== Data for this task

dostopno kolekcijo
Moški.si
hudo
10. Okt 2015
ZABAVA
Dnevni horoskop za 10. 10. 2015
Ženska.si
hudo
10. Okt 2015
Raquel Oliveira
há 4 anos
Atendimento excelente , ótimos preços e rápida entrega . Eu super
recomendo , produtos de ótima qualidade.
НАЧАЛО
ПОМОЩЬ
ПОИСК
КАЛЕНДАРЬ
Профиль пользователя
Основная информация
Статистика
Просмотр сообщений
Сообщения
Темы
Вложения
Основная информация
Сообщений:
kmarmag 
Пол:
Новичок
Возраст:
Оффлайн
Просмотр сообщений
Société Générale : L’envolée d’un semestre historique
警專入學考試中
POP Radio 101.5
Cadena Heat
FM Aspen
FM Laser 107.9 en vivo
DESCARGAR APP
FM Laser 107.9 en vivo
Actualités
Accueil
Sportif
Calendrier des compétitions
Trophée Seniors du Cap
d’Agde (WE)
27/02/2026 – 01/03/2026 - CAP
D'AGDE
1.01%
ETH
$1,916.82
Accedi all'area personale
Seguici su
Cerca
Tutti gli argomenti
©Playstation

====
== Data for this task

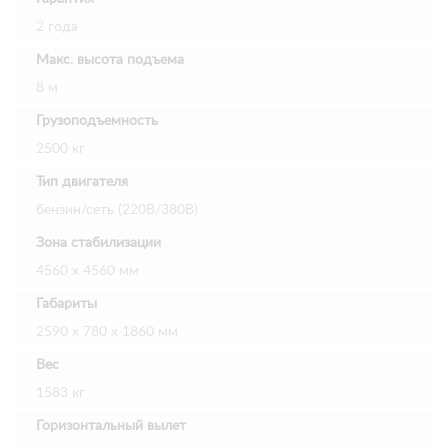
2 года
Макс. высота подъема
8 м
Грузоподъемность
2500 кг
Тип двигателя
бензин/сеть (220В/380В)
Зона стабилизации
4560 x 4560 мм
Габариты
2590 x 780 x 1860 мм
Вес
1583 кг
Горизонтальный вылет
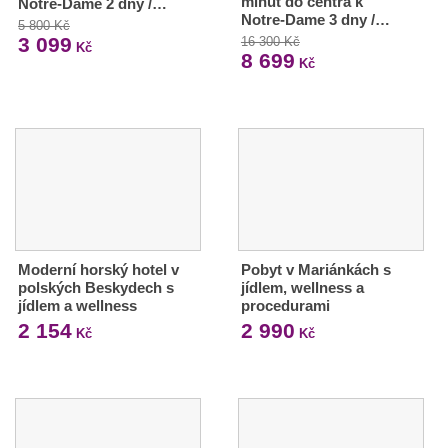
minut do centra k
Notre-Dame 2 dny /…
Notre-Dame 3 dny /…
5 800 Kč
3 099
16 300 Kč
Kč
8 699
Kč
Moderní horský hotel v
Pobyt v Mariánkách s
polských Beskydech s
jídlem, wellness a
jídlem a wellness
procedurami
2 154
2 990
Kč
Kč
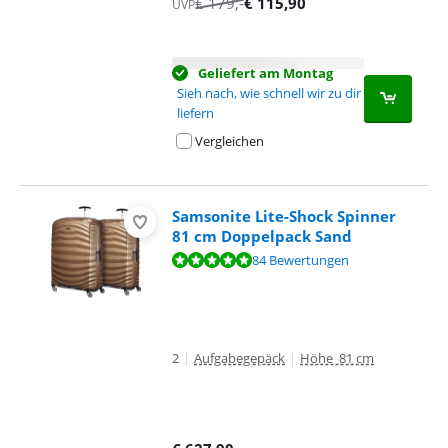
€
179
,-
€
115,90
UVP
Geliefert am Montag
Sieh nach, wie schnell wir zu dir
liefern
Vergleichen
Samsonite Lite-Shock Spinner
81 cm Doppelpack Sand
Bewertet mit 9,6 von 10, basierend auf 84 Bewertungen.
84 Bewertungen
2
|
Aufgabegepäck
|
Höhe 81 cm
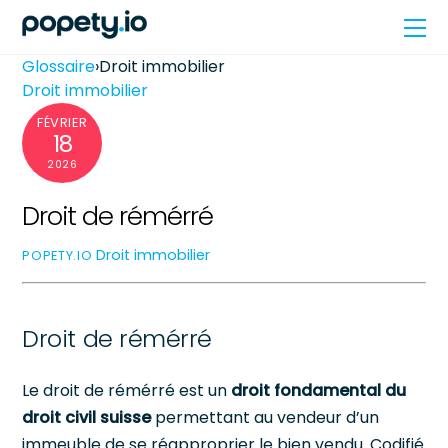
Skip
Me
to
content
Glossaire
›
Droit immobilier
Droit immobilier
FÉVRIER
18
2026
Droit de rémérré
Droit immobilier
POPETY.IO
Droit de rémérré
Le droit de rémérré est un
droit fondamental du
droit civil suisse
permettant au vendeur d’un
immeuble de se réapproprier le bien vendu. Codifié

====

__Task instructions__
Each line of the material that contains the string "wellness" has to be copied out.

__Task solution__
jídlem, wellness a
jídlem a wellness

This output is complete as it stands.